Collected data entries
--*--
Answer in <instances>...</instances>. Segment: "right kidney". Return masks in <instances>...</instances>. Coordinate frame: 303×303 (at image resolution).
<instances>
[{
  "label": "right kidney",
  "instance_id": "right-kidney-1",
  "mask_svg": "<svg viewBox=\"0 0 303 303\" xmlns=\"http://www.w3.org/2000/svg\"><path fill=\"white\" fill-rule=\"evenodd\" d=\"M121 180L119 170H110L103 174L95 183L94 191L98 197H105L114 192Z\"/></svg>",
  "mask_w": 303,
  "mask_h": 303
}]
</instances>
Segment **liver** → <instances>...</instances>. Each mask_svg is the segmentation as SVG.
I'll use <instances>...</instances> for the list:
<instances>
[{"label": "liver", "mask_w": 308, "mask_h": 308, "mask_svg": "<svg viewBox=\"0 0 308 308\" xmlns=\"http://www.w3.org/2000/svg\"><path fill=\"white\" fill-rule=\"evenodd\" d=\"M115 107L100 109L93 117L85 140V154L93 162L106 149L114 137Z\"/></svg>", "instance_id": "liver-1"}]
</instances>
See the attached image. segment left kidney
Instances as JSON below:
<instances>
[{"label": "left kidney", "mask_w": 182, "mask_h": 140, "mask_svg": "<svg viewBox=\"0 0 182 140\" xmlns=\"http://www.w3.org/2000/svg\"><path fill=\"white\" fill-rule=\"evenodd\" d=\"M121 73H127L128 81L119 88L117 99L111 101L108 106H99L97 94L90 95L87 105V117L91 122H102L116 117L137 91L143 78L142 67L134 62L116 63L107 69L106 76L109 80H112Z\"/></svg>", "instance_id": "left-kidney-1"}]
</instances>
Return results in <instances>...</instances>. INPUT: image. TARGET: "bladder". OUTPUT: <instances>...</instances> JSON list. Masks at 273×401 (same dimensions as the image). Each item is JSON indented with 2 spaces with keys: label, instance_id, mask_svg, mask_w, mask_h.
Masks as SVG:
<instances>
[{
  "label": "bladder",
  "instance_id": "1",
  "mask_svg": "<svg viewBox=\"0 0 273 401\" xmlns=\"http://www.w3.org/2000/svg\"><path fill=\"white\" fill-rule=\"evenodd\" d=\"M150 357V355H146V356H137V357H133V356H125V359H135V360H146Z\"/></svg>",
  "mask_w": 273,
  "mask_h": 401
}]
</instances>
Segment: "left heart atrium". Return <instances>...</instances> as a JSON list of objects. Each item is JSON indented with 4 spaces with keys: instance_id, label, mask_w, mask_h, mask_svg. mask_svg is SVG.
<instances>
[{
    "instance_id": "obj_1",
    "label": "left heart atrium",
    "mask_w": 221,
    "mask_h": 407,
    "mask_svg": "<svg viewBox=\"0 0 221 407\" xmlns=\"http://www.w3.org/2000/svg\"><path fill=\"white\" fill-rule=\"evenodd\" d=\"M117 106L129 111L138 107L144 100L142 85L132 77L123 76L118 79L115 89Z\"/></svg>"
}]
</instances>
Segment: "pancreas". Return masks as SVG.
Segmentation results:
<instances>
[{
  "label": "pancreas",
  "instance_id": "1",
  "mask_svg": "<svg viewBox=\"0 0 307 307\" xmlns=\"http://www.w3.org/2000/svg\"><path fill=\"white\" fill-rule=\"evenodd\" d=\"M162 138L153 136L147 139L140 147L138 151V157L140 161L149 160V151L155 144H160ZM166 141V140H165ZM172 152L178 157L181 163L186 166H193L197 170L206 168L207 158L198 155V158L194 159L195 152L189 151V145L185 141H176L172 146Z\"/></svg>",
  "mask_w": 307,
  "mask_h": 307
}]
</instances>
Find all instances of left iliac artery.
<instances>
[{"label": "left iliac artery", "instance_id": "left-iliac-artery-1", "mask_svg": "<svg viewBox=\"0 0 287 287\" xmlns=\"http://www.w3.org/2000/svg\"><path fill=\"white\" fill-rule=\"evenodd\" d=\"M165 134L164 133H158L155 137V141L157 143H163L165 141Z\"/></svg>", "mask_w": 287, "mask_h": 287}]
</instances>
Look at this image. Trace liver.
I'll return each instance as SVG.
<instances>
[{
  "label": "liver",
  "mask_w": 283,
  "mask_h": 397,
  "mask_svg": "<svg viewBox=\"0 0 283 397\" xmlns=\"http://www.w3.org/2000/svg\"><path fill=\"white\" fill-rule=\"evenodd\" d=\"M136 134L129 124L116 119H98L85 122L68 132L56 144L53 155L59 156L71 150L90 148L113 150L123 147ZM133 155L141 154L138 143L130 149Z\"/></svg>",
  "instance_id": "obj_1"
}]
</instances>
--*--
Above are some records. Print them all exactly.

Answer in <instances>...</instances>. Segment: "right kidney". Return masks in <instances>...</instances>. Coordinate frame: 303×303 (at image resolution).
<instances>
[{
  "label": "right kidney",
  "instance_id": "right-kidney-1",
  "mask_svg": "<svg viewBox=\"0 0 303 303\" xmlns=\"http://www.w3.org/2000/svg\"><path fill=\"white\" fill-rule=\"evenodd\" d=\"M121 180L119 170H110L103 174L95 183L94 191L98 197H105L114 192Z\"/></svg>",
  "mask_w": 303,
  "mask_h": 303
}]
</instances>
Segment **liver** → <instances>...</instances>. Each mask_svg is the segmentation as SVG.
I'll use <instances>...</instances> for the list:
<instances>
[{"label": "liver", "mask_w": 308, "mask_h": 308, "mask_svg": "<svg viewBox=\"0 0 308 308\" xmlns=\"http://www.w3.org/2000/svg\"><path fill=\"white\" fill-rule=\"evenodd\" d=\"M115 107L100 109L93 117L85 140V154L93 162L106 149L114 137Z\"/></svg>", "instance_id": "liver-1"}]
</instances>
See the attached image. segment left kidney
Instances as JSON below:
<instances>
[{"label": "left kidney", "mask_w": 182, "mask_h": 140, "mask_svg": "<svg viewBox=\"0 0 182 140\" xmlns=\"http://www.w3.org/2000/svg\"><path fill=\"white\" fill-rule=\"evenodd\" d=\"M121 73H127L128 81L119 88L117 99L111 101L108 106H99L97 94L90 95L87 105V117L91 122H102L116 117L137 91L143 78L142 67L134 62L116 63L107 69L106 76L109 80H112Z\"/></svg>", "instance_id": "left-kidney-1"}]
</instances>
Return results in <instances>...</instances>. INPUT: image. TARGET: "bladder". OUTPUT: <instances>...</instances> JSON list. Masks at 273×401 (same dimensions as the image). Each item is JSON indented with 2 spaces with keys: label, instance_id, mask_svg, mask_w, mask_h.
Masks as SVG:
<instances>
[{
  "label": "bladder",
  "instance_id": "1",
  "mask_svg": "<svg viewBox=\"0 0 273 401\" xmlns=\"http://www.w3.org/2000/svg\"><path fill=\"white\" fill-rule=\"evenodd\" d=\"M150 357V355H146V356H137V357H133V356H125V359H135V360H146Z\"/></svg>",
  "mask_w": 273,
  "mask_h": 401
}]
</instances>
Segment: "left heart atrium". Return <instances>...</instances> as a JSON list of objects. Each item is JSON indented with 4 spaces with keys: instance_id, label, mask_w, mask_h, mask_svg. mask_svg is SVG.
<instances>
[{
    "instance_id": "obj_1",
    "label": "left heart atrium",
    "mask_w": 221,
    "mask_h": 407,
    "mask_svg": "<svg viewBox=\"0 0 221 407\" xmlns=\"http://www.w3.org/2000/svg\"><path fill=\"white\" fill-rule=\"evenodd\" d=\"M117 106L129 111L138 107L144 100L142 85L132 77L123 76L118 79L115 89Z\"/></svg>"
}]
</instances>
Segment: "pancreas". Return masks as SVG.
Segmentation results:
<instances>
[{
  "label": "pancreas",
  "instance_id": "1",
  "mask_svg": "<svg viewBox=\"0 0 307 307\" xmlns=\"http://www.w3.org/2000/svg\"><path fill=\"white\" fill-rule=\"evenodd\" d=\"M162 138L153 136L147 139L140 147L138 151V157L140 161L149 160V151L155 144H160ZM166 141V140H165ZM172 152L178 157L181 163L186 166H193L197 170L206 168L207 158L198 155V158L194 159L195 152L189 151V145L185 141H176L172 146Z\"/></svg>",
  "mask_w": 307,
  "mask_h": 307
}]
</instances>
Find all instances of left iliac artery.
<instances>
[{"label": "left iliac artery", "instance_id": "left-iliac-artery-1", "mask_svg": "<svg viewBox=\"0 0 287 287\" xmlns=\"http://www.w3.org/2000/svg\"><path fill=\"white\" fill-rule=\"evenodd\" d=\"M165 134L164 133H158L155 137V141L157 143H163L165 141Z\"/></svg>", "mask_w": 287, "mask_h": 287}]
</instances>
Look at this image. Trace liver.
I'll return each instance as SVG.
<instances>
[{
  "label": "liver",
  "mask_w": 283,
  "mask_h": 397,
  "mask_svg": "<svg viewBox=\"0 0 283 397\" xmlns=\"http://www.w3.org/2000/svg\"><path fill=\"white\" fill-rule=\"evenodd\" d=\"M136 134L129 124L116 119H98L85 122L68 132L56 144L53 155L59 156L71 150L90 148L113 150L123 147ZM133 155L141 154L138 143L130 149Z\"/></svg>",
  "instance_id": "obj_1"
}]
</instances>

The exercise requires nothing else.